Page-level text extractions:
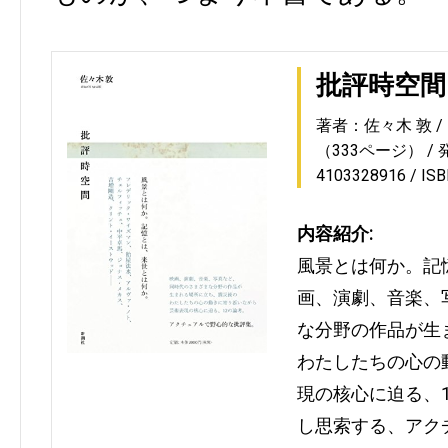
批評時空間
著者：佐々木 敦
（333ページ）
4103328916
IS
内容紹介:
風景とは何か。記
画、演劇、音楽、
な分野の作品が生
わたしたちの心の
現の核心に迫る、
し思索する、アク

REQUIREMENT> Print the records above again exactly. Leave out the images.

ANSWER TO THIS PROBLEM>
批評時空間
著者：佐々木 敦
（333ページ）
4103328916
IS
内容紹介:
風景とは何か。記
画、演劇、音楽、
な分野の作品が生
わたしたちの心の
現の核心に迫る、
し思索する、アク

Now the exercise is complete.